Well, I got a good going-over in the morning, from old Miss Watson, on account of my clothes; but the widow she didn’t scold, but only cleaned off the grease and clay, and looked so sorry that I thought I would behave a while if I could. Then Miss Watson she took me in the closet and prayed, but nothing come of it. She told me to pray every day, and whatever I asked for I would get it. But it warn’t so. I tried it. Once I got a fish-line, but no hooks. It warn’t any good to me without hooks. I tried for the hooks three or four times, but somehow I couldn’t make it work. By and by, one day, I asked Miss Watson to try for me, but she said I was a fool. She never told me why, and I couldn’t make it out no way.

I set down, one time, back in the woods, and had a long think about it. I says to myself, if a body can get anything they pray for, why don’t Deacon Winn get back the money he lost on pork? Why can’t the widow get back her silver snuffbox that was stole? Why can’t Miss Watson fat up? No says I to myself, there ain’t nothing in it. I went and told the widow about it, and she said the thing a body could get by praying for it was ‘spiritual gifts.’ This was too many for me, but she told me what she meant—I must help other people, and do everything I could for other people, and look out for them all the time, and never think about myself. This was including Miss Watson, as I took it. I went out in the woods and turned it over in my mind a long time, but I couldn’t see no advantage about it—except for the other people—so at last I reckoned I wouldn’t worry about it any more, but just let it go. Sometimes the widow would take me one side and talk about Providence in a way to make a body’s mouth water; but maybe next day Miss Watson would take hold and knock it all down again. I judged I could see that there was two Providences, and a poor chap would stand considerable show with the widow’s Providence, but if Miss Watson’s got him there warn’t no help for him any more. I thought it all out, and reckoned I would belong to the widow’s, if he wanted me, though I couldn’t make out how he was a-going to be any better off then than what he was before, seeing I was so ignorant and so kind of low-down and ornery.

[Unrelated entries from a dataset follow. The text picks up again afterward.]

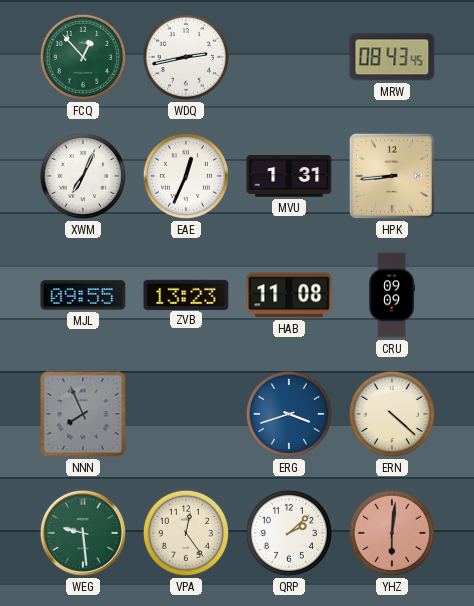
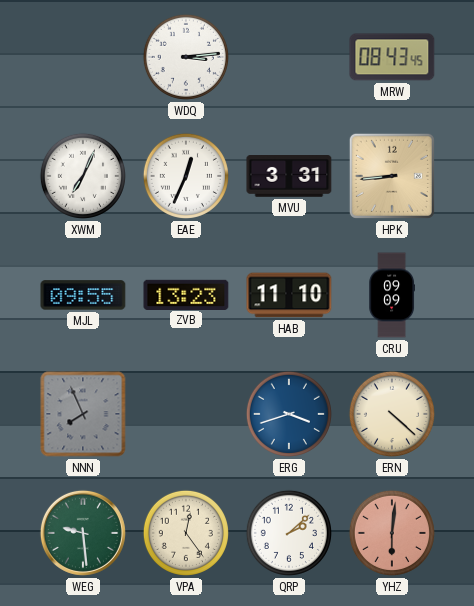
FCQ: 12:53 -> none
WDQ: 2:43 -> 3:14
MVU: 1:31 -> 3:31
HAB: 11:08 -> 11:10
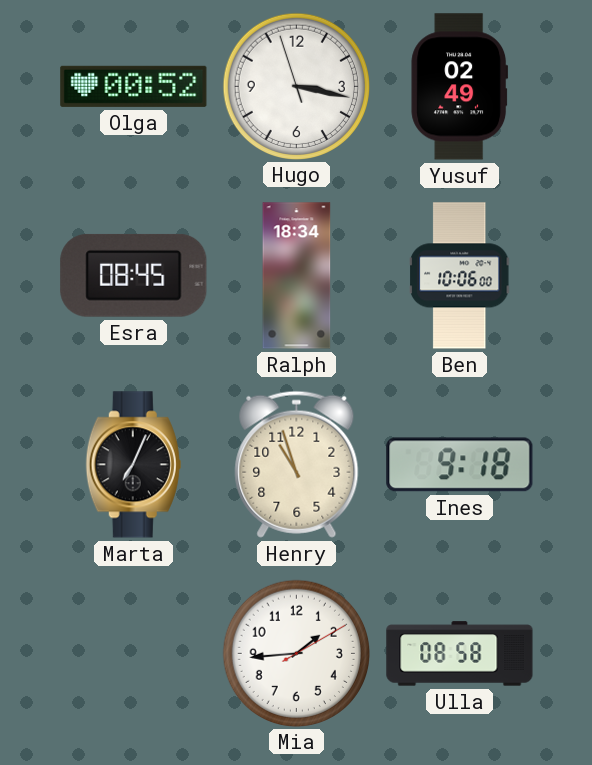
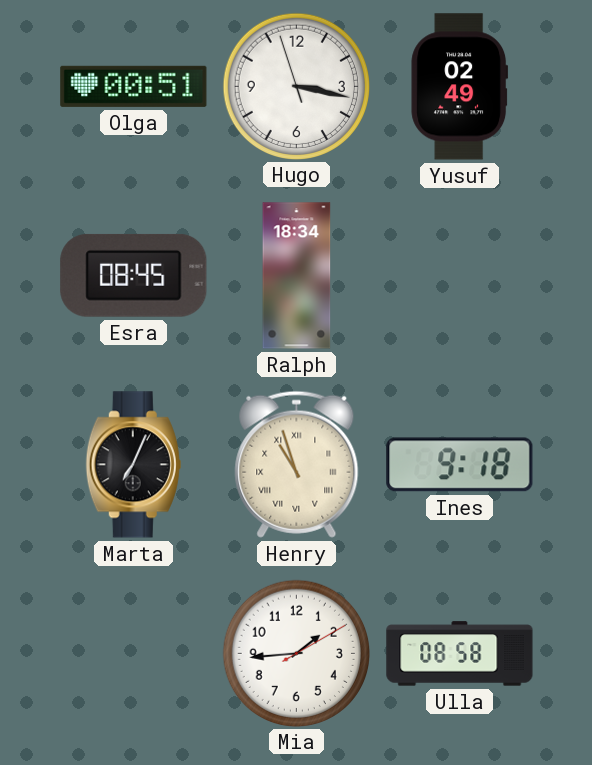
Olga: 00:52 -> 00:51
Ben: 10:06 -> none
Henry numerals: Arabic -> Roman
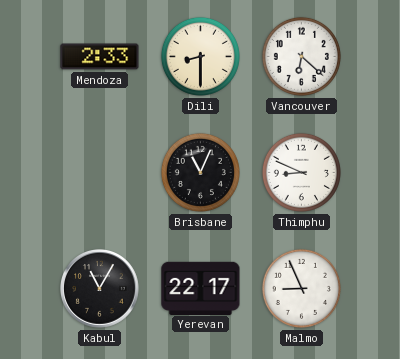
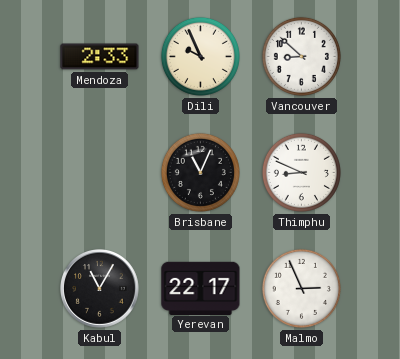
Dili: 8:30 -> 9:56
Vancouver: 6:22 -> 8:52
Malmo: 8:56 -> 2:56
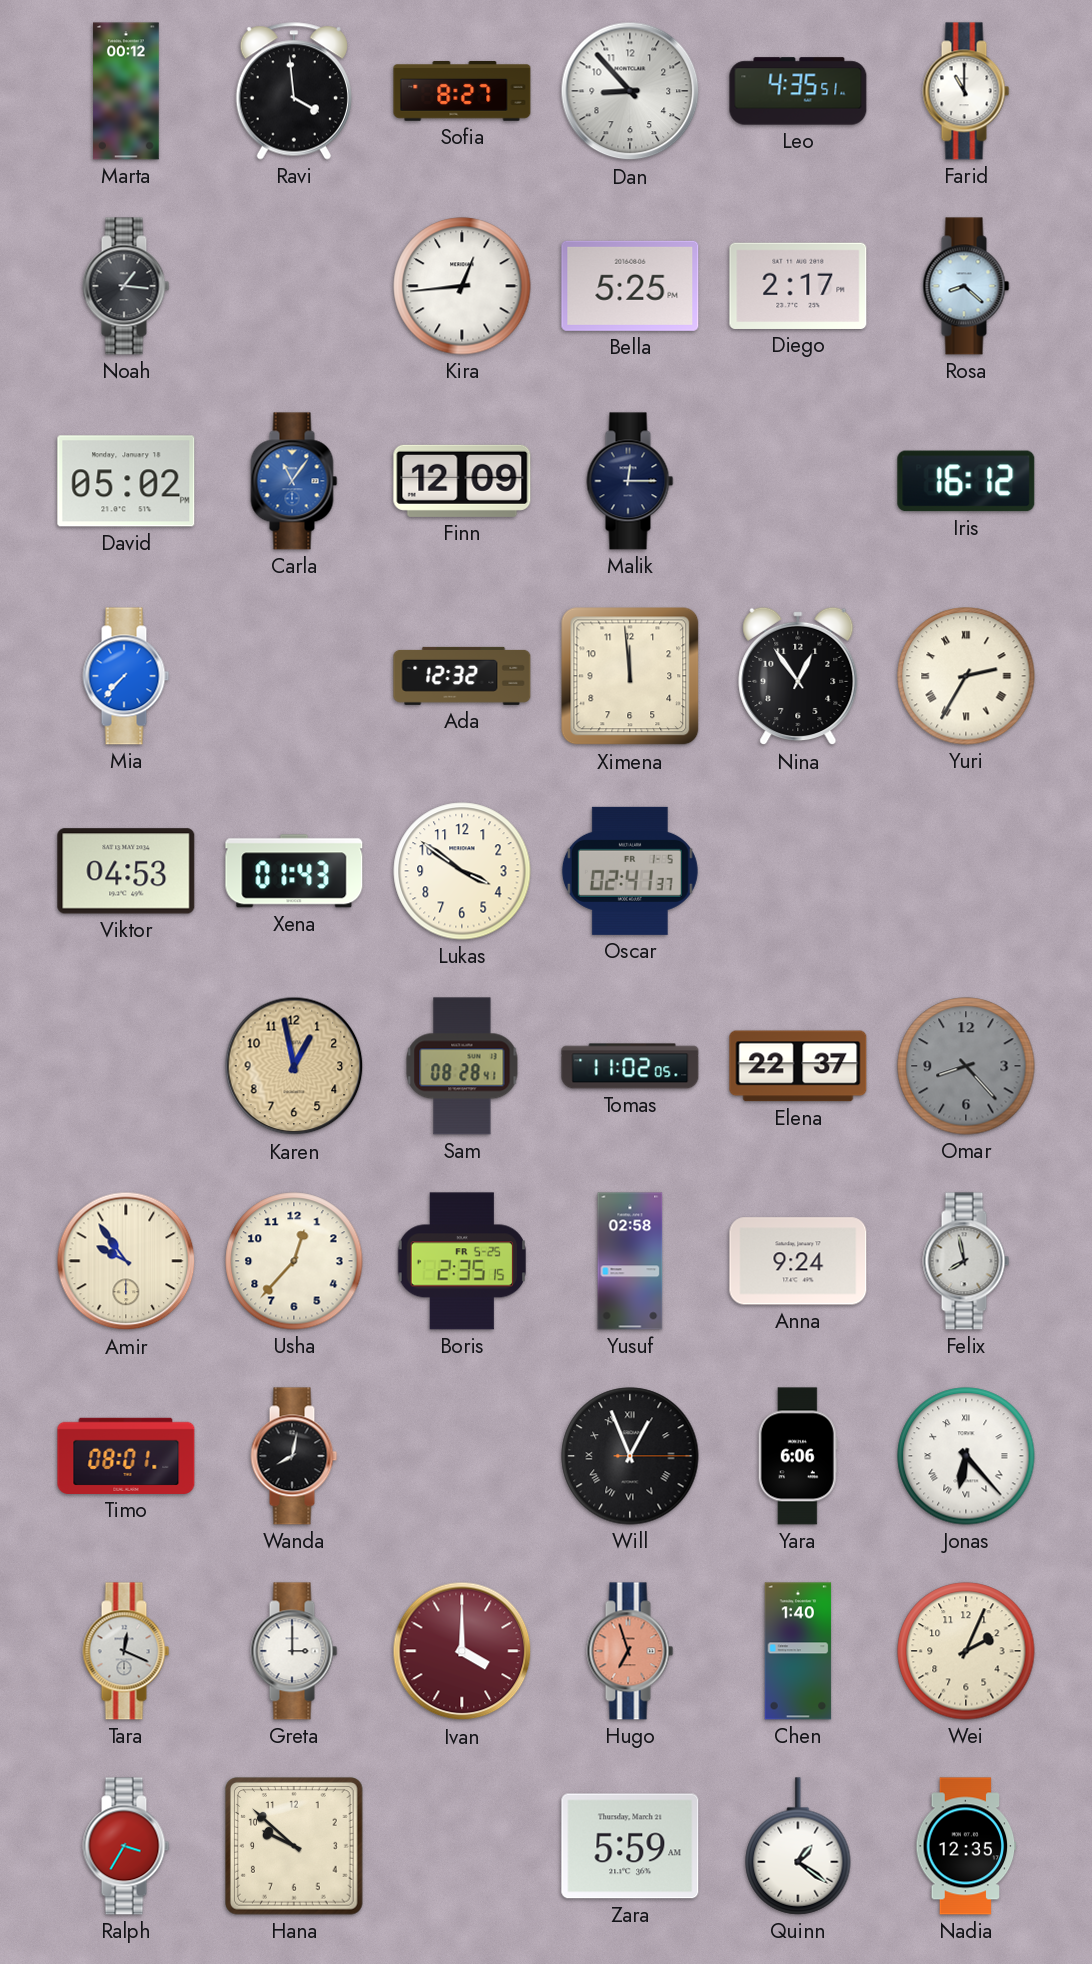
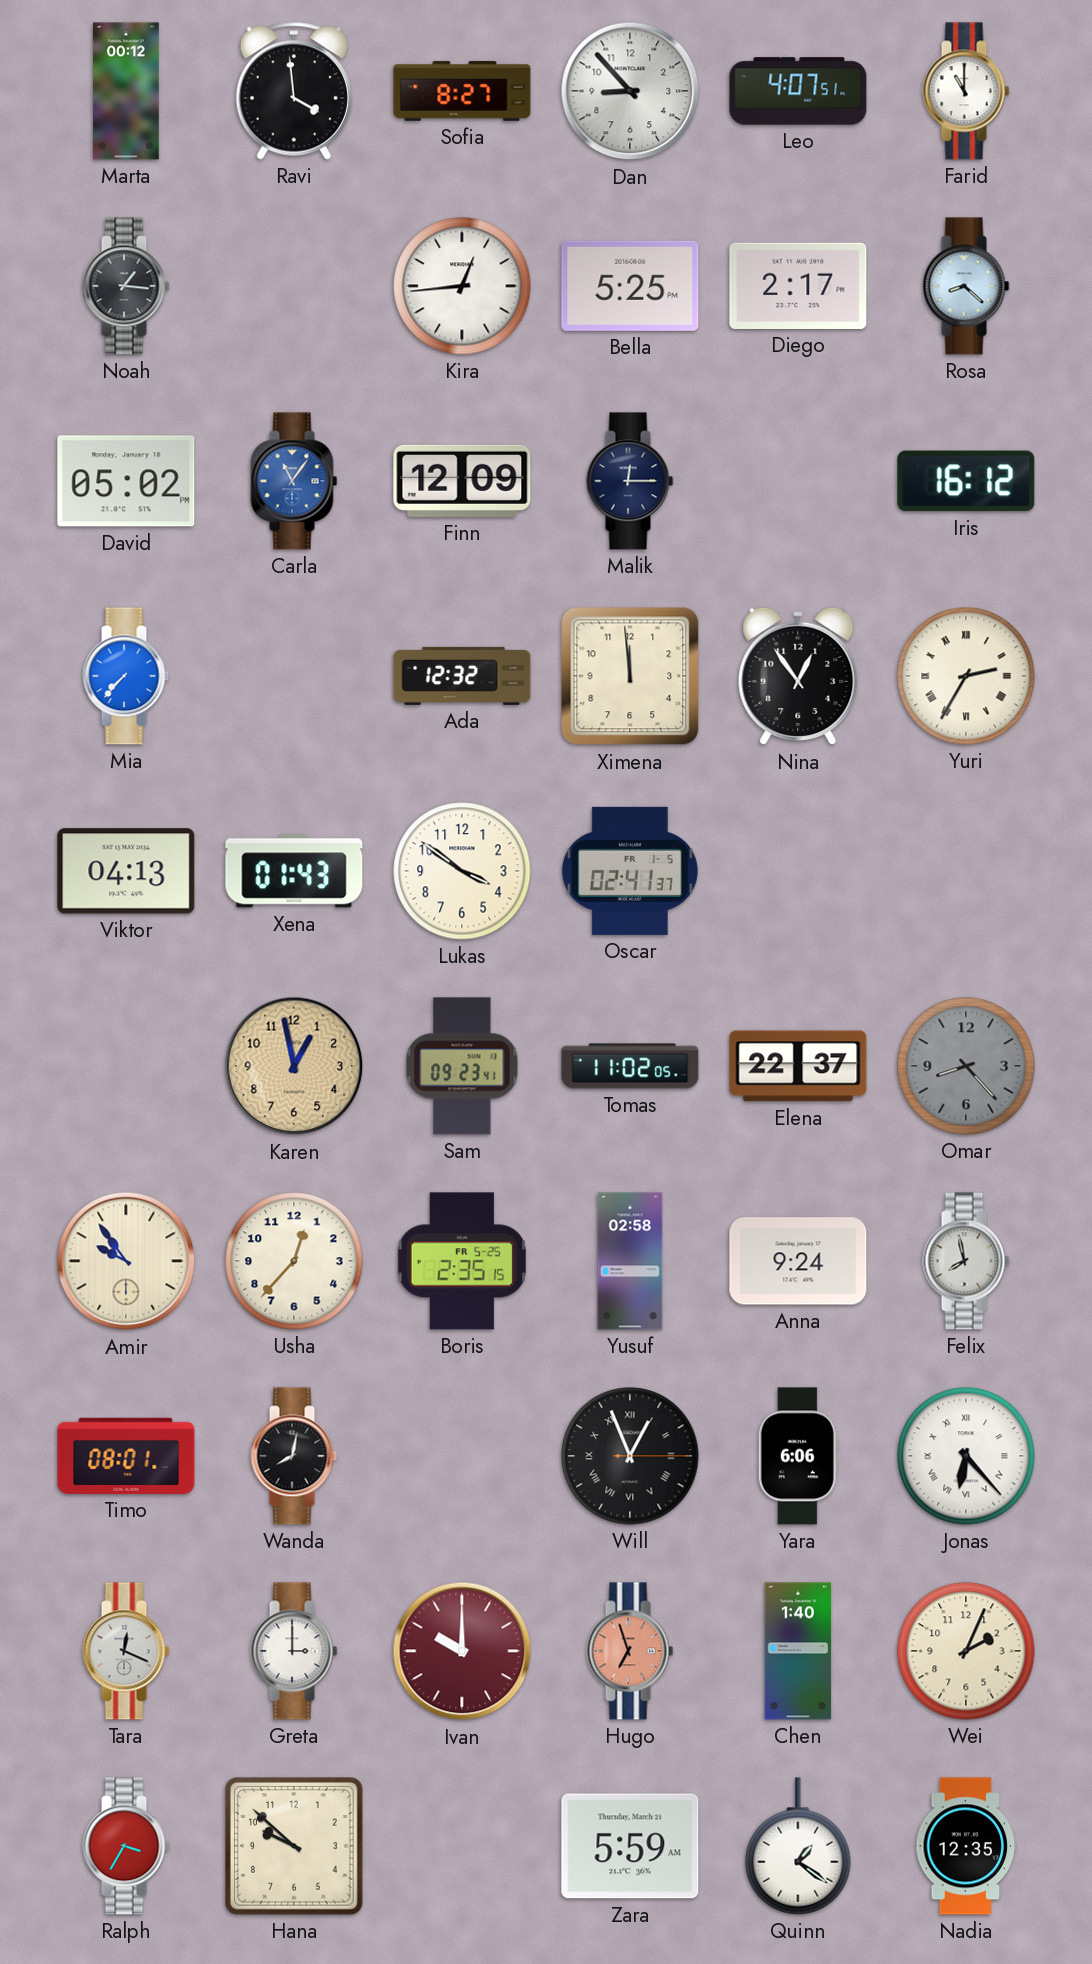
Leo: 4:35 -> 4:07
Viktor: 04:53 -> 04:13
Sam: 08:28 -> 09:23
Ivan: 4:00 -> 10:00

Pap he hadn’t been seen for more than a year, and that was comfortable for me; I didn’t want to see him no more. He used to always whale me when he was sober and could get his hands on me; though I used to take to the woods most of the time when he was around. Well, about this time he was found in the river drowned, about twelve mile above town, so people said. They judged it was him, anyway; said this drowned man was just his size, and was ragged, and had uncommon long hair—which was all like pap—but they couldn’t make nothing out of the face, because it had been in the water so long it warn’t much like a face at all. They said he was floating on his back in the water. They took him and buried him on the bank. But I warn’t comfortable long, because I happened to think of something. I knowed mighty well that a drownded man don’t float on his back, but on his face. So I knowed, then, that this warn’t pap, but a woman dressed up in a man’s clothes. So I was uncomfortable again. I judged the old man would turn up again by and by, though I wished he wouldn’t.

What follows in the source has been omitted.